I am also a realist.
46 Years ago if you wanted to sail round world in an organised event the Whitbread Round the World Race was it. 17 Yachts appeared on the start line on September 8th 1973 for what was called, in Peter Cook and Bob Fisher’s book ‘The Longest Race’. Thing is, a re-run in 4 years time would no longer be that with the latest Volvo Ocean Race following a much longer route.
It would also not be a ‘never before’ event and long distance ocean racing has rightly developed over the years making it faster, safer, more ‘followable’ and if last year’s finish was anything to go by, more competitive.
The other challenge is of course that the Whitbread re-visited is no longer the only way for sailors, whether high end racers or keen long distance cruisers (or anything in between) to go round the world as part of.
For those who want to crew on someone else’s boat there were two, The Clipper Race and Challenge Business. Sadly the competition has already seen the demise of the latter. For the more comfortable cruiser the World Rally for Cruisers is an option. At the sharp end is The Ocean Race (formerly the Volvo Ocean Race) a direct descendant of the Whitbread itself. Even this Grand Prix event has not been able to muster double figure entries this century and we don’t yet know the likely entry list for the next edition.
So the first obstacle I see would is we are now in a crowded market place which didn’t exist in 1973.
The second element to think of would be just how many of these ‘old war horses’ would be around to be raced?
In 2018 I arranged the charter of Green Dragon for the Volvo Legends Race from Gothenburg to The Hague as part of the celebration of 45 years of the Whitbread. It was a relatively short ‘sprint’ down the North Sea, not a commitment to race around the world.
A total of 12 boats were on the start line, three were VOR 70s, six were Whitbread 60s, one an IOR maxi and only one from the first race and one from the second race AND they all raced with somewhat more than a sextant and paper charts. A 50 year old boat is pretty old to go racing round the world on.
It should also be remembered that modern communications and nav-aids don’t only make weather routing and navigation easier from a racing point of view but also from a safety point of view giving crews the ability to avoid the worst of the weather.
As mentioned these boats would be old, and any idea that they could be refitted cheaply and then sold on afterwards making such a project more affordable is probably a fallacy. We have just completed a keel to masthead refit on a Swan 82 so know only too well how much bringing a boat up to as new ocean readiness costs.
Sponsorship? Well a sponsor’s Return on Investment (ROI) depends on exposure. In 1973 the yachts disappeared out of the Solent (UK) only to be hardly heard of until they approached Capetown on Leg 1. Compare that to the daily video coming off a VO65 in the last race and you can see the competitive edge a more complete comms package has.
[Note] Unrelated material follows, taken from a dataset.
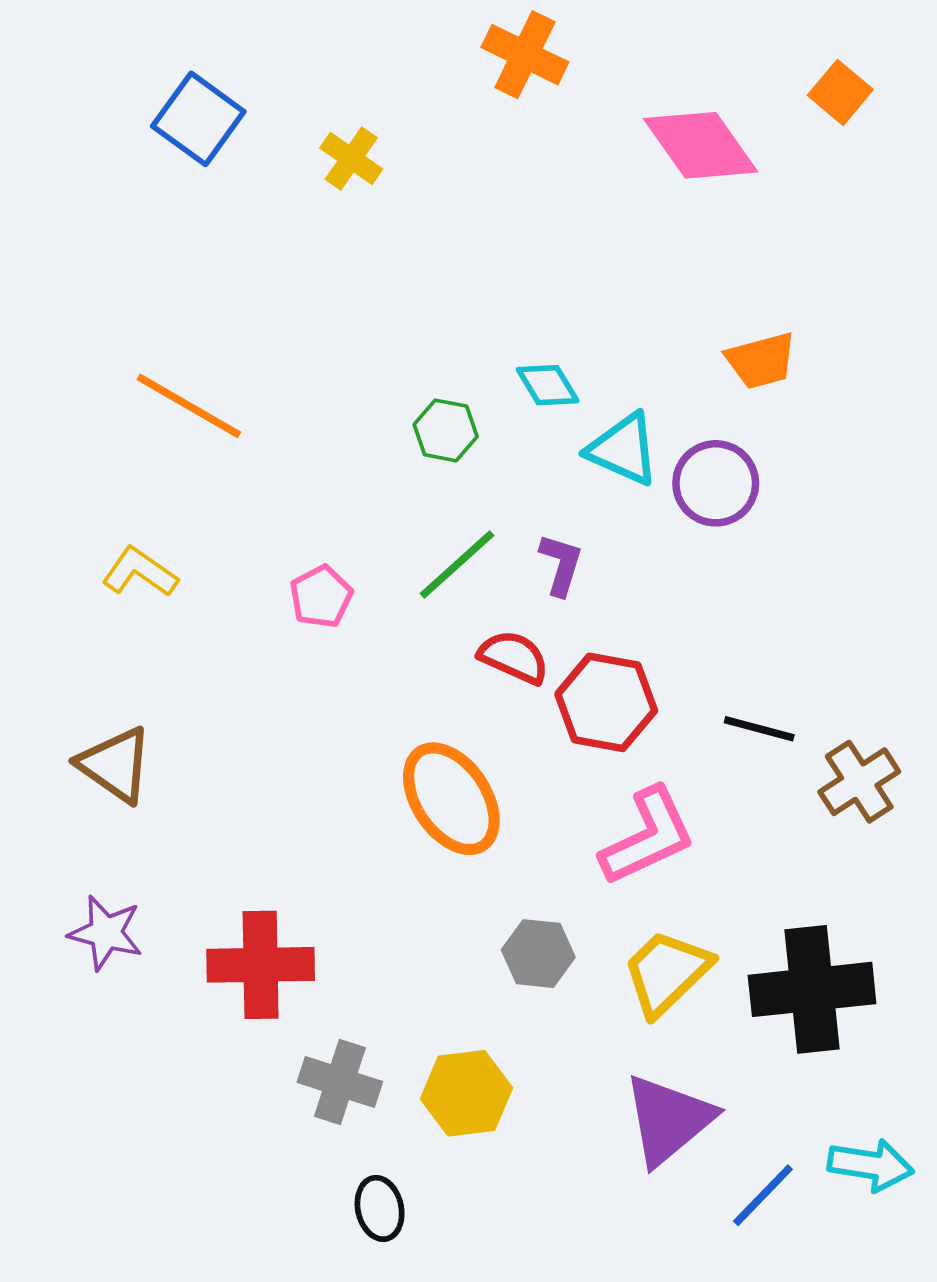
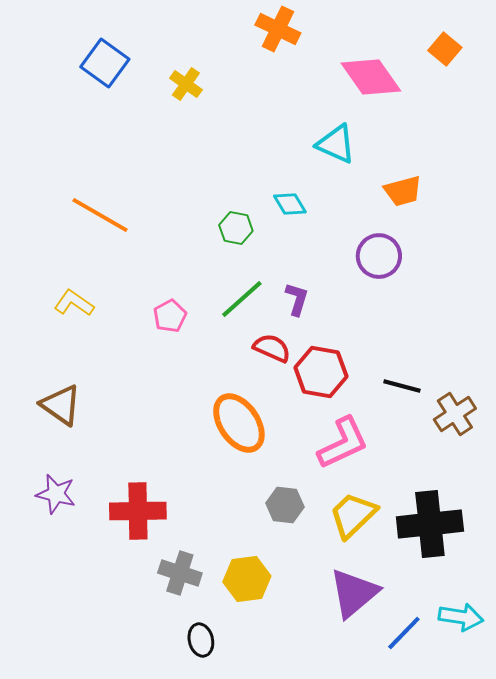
cyan triangle: (623, 449) -> (336, 144), moved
Try and discount the cost by taking on additional crew? That brings the additional liability of having what, in law, could be seen as paying customers on board which without the proper training could be as much of a curse as a financial blessing.
And the rich owner? Well the rich owner these days seems rather more likely to want to have a hard days Super-Maxi or TP52 racing followed by a hot shower, cocktails and warm stable bed at the end of a day’s racing. (or 3-4 days at best) and could they afford the weeks at a time away from business in any case.
The attrition rate could likely be high if the Golden Globe or the recent Golden Globe re-run is any sort of measure.
So realism hat off and passionate hat back on? The concept is to be admired and I would wish Don McIntyre best of success with the event but I suspect his getting entries to the start line would be every much as significant a challenge as those ON the start line getting round the world in one piece.
I hope I am wrong and would willingly eat humble pie if that were the case but as mentioned above it IS a crowed market place. Time will tell! – SS.